About This Blog

Including my content originally published on 𝕏, SQLperformance.com, and SQLblog.com

Saturday, 24 August 2019

Batch Mode Bitmap Demos

Batch Mode Bitmap Demos

This is a companion post to my main article Batch Mode Bitmaps in SQL Server. This post provides demos and illustrations to supplement the technical article.

The scripts presented here were run on SQL Server 2017 CU 16.

Setup

The demos use a table of numbers with ten million rows:

-- Itzik Ben-Gan's row generator
WITH
  L0   AS (SELECT 1 AS c UNION ALL SELECT 1),
  L1   AS (SELECT 1 AS c FROM L0 AS A CROSS JOIN L0 AS B),
  L2   AS (SELECT 1 AS c FROM L1 AS A CROSS JOIN L1 AS B),
  L3   AS (SELECT 1 AS c FROM L2 AS A CROSS JOIN L2 AS B),
  L4   AS (SELECT 1 AS c FROM L3 AS A CROSS JOIN L3 AS B),
  L5   AS (SELECT 1 AS c FROM L4 AS A CROSS JOIN L4 AS B),
  Nums AS (SELECT ROW_NUMBER() OVER(ORDER BY (SELECT NULL)) AS n FROM L5)
SELECT
    -- Destination column type integer NOT NULL
    ISNULL(CONVERT(integer, N.n), 0) AS n
INTO dbo.Numbers
FROM Nums AS N
WHERE N.n >= 1
AND N.n <= 10 * 1000 * 1000
OPTION (MAXDOP 1);
GO
ALTER TABLE dbo.Numbers
ADD CONSTRAINT PK_Numbers_n
PRIMARY KEY CLUSTERED (n)
WITH (SORT_IN_TEMPDB = ON, MAXDOP = 1, FILLFACTOR = 100);

Bitmap Selectivity and Rounding

The query optimizer introduces a bitmap for a batch mode hash join if the estimated selectivity of a hypothetical semi join on the hash join input keys is 0.75 or lower.
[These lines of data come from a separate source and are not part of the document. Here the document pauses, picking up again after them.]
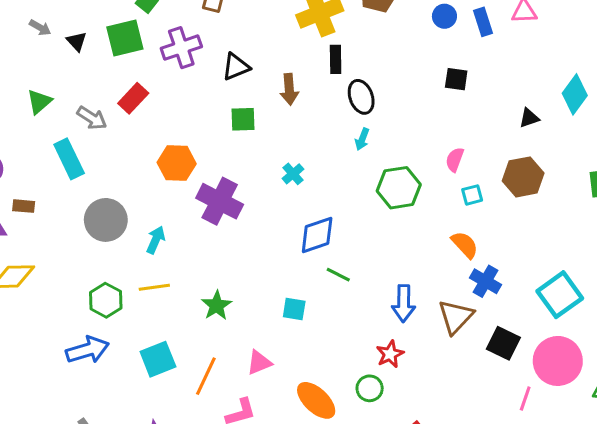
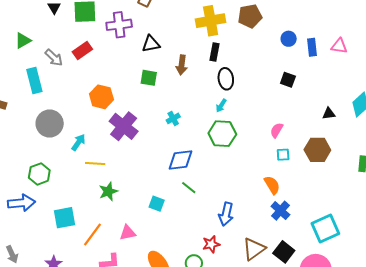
green hexagon: (399, 188) -> (222, 134), moved
yellow line: (154, 287) -> (95, 164), moved
brown triangle: (456, 317) -> (254, 249), moved

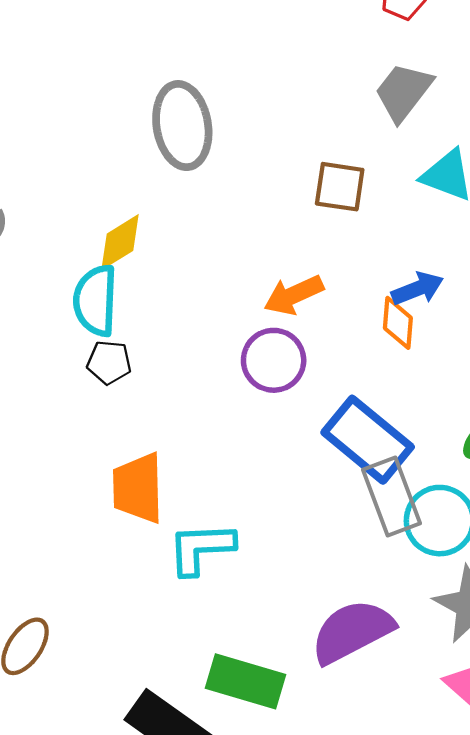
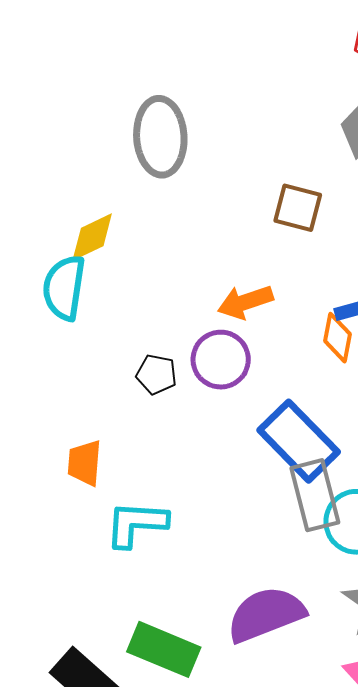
black pentagon: (109, 362) -> (156, 374), moved
orange trapezoid: (138, 488) -> (85, 463), size x0.7

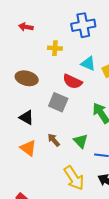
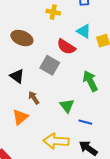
brown arrow: (54, 140) -> (34, 98), moved
orange triangle: (28, 148) -> (20, 117), moved, turned 36
yellow arrow: (74, 178) -> (56, 141), turned 120

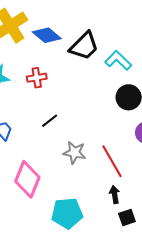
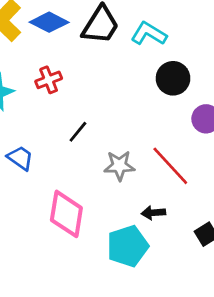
black arrow: (115, 195) -> (153, 213), moved, turned -72

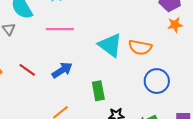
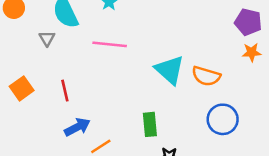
red line: (27, 70) -> (65, 91), turned 36
blue arrow: (62, 70) -> (77, 127), moved

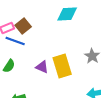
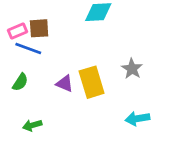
brown square: (23, 26) -> (39, 28), turned 35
DROP TABLE IF EXISTS #T1, #T2;
GO
CREATE TABLE #T1 (c1 bigint NOT NULL);
CREATE TABLE #T2 (c1 bigint NOT NULL, INDEX c CLUSTERED COLUMNSTORE);

INSERT #T1 (c1)
SELECT N.n
FROM dbo.Numbers AS N
WHERE N.n BETWEEN 1 AND 102400 * 3 / 4;

INSERT #T2 (c1)
SELECT N.n
FROM dbo.Numbers AS N
WHERE N.n BETWEEN 1 AND 102400;

SELECT COUNT_BIG(*) 
FROM #T1 AS T1
JOIN #T2 AS T2 ON T2.c1 = T1.c1
OPTION (MAXDOP 1, QUERYTRACEON 3604, QUERYTRACEON 2363);

The TF 2363 output shows a semi join selectivity of 0.75:

Begin selectivity computation

Input tree:
  LogOp_LeftSemiJoin
      CStCollBaseTable(ID=2, CARD=102400 TBL: #T2 AS TBL: T2)
      CStCollBaseTable(ID=1, CARD=76800 TBL: #T1 AS TBL: T1)
      ScaOp_Comp x_cmpEq
          ScaOp_Identifier QCOL: [T1].c1
          ScaOp_Identifier QCOL: [T2].c1

Plan for computation:
  CSelCalcExpressionComparedToExpression( QCOL: [T2].c1 x_cmpEq QCOL: [T1].c1 )

Selectivity: 0.75

Stats collection generated: 
  CStCollJoin(ID=9, CARD=76800 x_jtLeftSemi)
      CStCollBaseTable(ID=2, CARD=102400 TBL: #T2 AS TBL: T2)
      CStCollBaseTable(ID=1, CARD=76800 TBL: #T1 AS TBL: T1)

End selectivity computation

The execution plan shows the hash join is a bitmap creator, with a generated name of Opt_Bitmap1006. The probe-side bitmap filter is pushed down from the hash join to the columnstore scan:

Batch Mode Bitmap Plan Properties

The optimizer expects 25% of the probe-side rows to be eliminated by the bitmap. This is just enough for the optimizer to specify that the hash join should build a bitmap.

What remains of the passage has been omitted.